Jiana menatapku dan berkata “Yes, aku ditraktir. Mari” Dia menarik tanganku keluar dari kelas. Entah mengapa aku merasakan kebahagiaan jika dekat dengannya.  Jam sudah menunjukan pukul 17:00

“Hari ini akan turun hujan?” tanyaku
“Sepertinya tidak, ini cuaca yang baik untuk melakukan aktivitas di luar rumah” ujarnya
            Kami memutuskan untuk pergi ke sebuah pasar malam yang jaraknya cukup dekat dengan kampus. Sebuah lapang luas disulap bagaikan hunian surga bagi para malaikat yang penuh dengan lampu warna-warni yang memanjakan mata. Begitu memasukinya, terasa udara berhembus. Aku berusaha untuk membiasakan diri dengan keramaian orang-orang seperti ini. Tetapi Jiana cukup senang melihat semuanya, ia mangajakku untuk pergi melihat beberapa buku-buku yang sedang diskon besar.Aku baru tahu kalau di tempat seperti inipun juga ada yang menjual buku.
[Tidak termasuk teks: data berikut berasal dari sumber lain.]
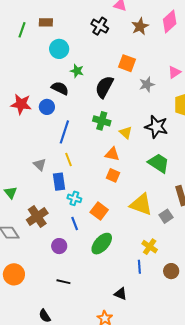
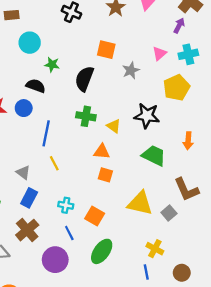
blue rectangle: (59, 182) -> (29, 198), moved, turned 42
purple circle: (59, 246) -> (55, 260), size x1.5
“Sepertinya ini bagus untukmu” seraya memberikan buku yang bercetak supranatural di sampul depannya dengan gambar yang abstrak dan agak aneh.
“Apakah kau yakin?” kataku seraya mengambil buku dari tangannya dan melihatnya sekilas.
“Saranku tidak pernah salah” katanya, “Beli saja mumpung harganya murah, kitakan harus menghemat uang” ujarnya
“Baiklah” entah mengapa aku harus membeli buku seperti itu.
           
            Kami menghabiskan hari ini dengan makan, berkeliling dan menikmati waktu liburan kali ini. Saat akan beranjak keluar dari sini, ada sebuah pameran bertuliskan Ramal Masa Depan. Jiana menyuruhku untuk mencoba masuk ke dalam.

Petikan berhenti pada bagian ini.